The industry isn’t just for pilots – legal experts, developers, engineers, geospatial data specialists, and mapping professionals will all find tremendous opportunities by choosing to focus on drone tech. If you aren’t sure of what the options are, you’re not alone – but a visit to one of the many commercial drone sites or trade shows will provide a good overview of the type of work drone professionals are doing.
#2. Invest in Good Training. When you have a focus in mind, you’ll have to find the right training: participation in a respected aerospace program will go a long way towards giving you a boost in the job market. “Training, especially programs featuring application of learned knowledge, is critical to success in this rapidly evolving field,” says Brent Terwilliger, Program Chair of the M.S. in Unmanned Systems offered at Embry-Riddle, a recognized global leader in aerospace education. “While Part 107 certification requires knowledge recall, application of the associated knowledge, skills, and abilities requires practice, evaluation, feedback, and adjustment; all traits central to a well thought out and designed training program.”

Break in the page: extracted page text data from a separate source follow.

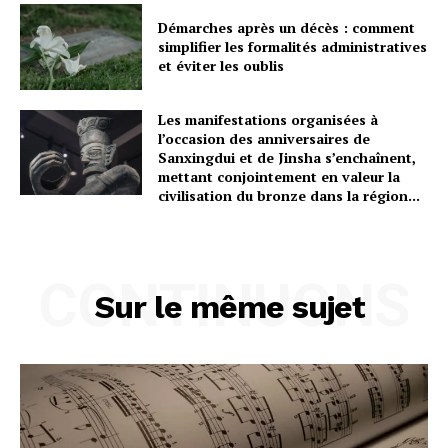
Démarches après un décès : comment
simplifier les formalités administratives
et éviter les oublis
Les manifestations organisées à
l’occasion des anniversaires de
Sanxingdui et de Jinsha s’enchaînent,
mettant conjointement en valeur la
civilisation du bronze dans la région...
CONTINUONS
Sur le même sujet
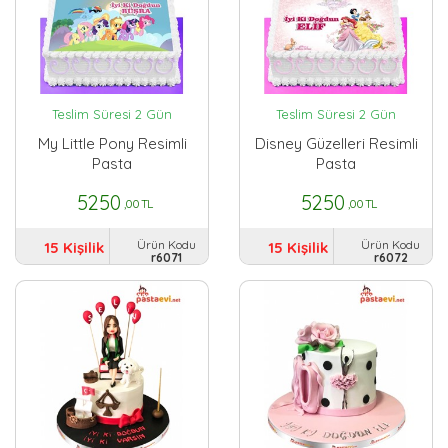
Teslim Süresi 2 Gün
Teslim Süresi 2 Gün
My Little Pony Resimli
Disney Güzelleri Resimli
Pasta
Pasta
5250
5250
,00 TL
,00 TL
Ürün Kodu
Ürün Kodu
15 Kişilik
15 Kişilik
r6071
r6072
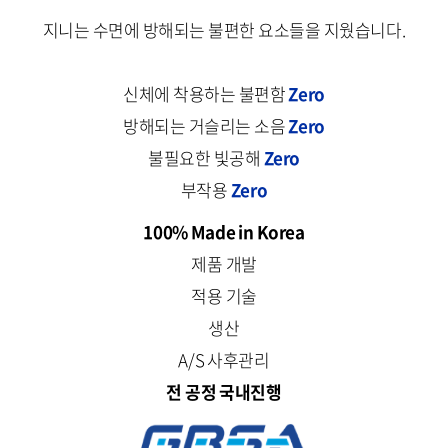
지니는 수면에 방해되는 불편한 요소들을 지웠습니다.
신체에 착용하는 불편함
Zero
방해되는 거슬리는 소음
Zero
불필요한 빛공해
Zero
부작용
Zero
100% Made in Korea
제품 개발
적용 기술
생산
A/S 사후관리
전 공정 국내진행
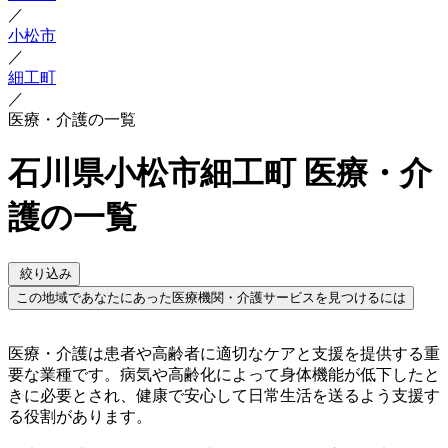
／
小松市
／
細工町
／
医療・介護の一覧
石川県小松市細工町 医療・介
護の一覧
絞り込み
この地域であなたにあった医療機関・介護サービスを見つけるには
医療・介護は患者や高齢者に適切なケアと支援を提供する重
要な業種です。病気や高齢化によって身体機能が低下したと
きに必要とされ、健康で安心して日常生活を送るよう支援す
る役割があります。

A good training program will allow students to get a solid background in aeronautical science, while offering a variety of specific skills. And the training doesn’t have to be a four-year or degree program: universities like Embry-Riddle now provide a wide variety of coursework – much of it offered online in a flexible format.
#3. Work the Network. Very few people like to network – but it doesn’t have to be painful to meet companies in the drone industry. Start with your training program: working with a known institution has additional benefits in the job search. Institutions recognized in the aerospace industry will have valuable connections and a large network of alumni; they can provide students with ways to build their lists of contacts. Terwilliger says that Embry-Riddle attends many drone industry trade shows and expositions throughout the year. “We really encourage our students to attend with us,” says Terwilliger. “And we provide networking opportunities and events which allow them to meet industry leaders.”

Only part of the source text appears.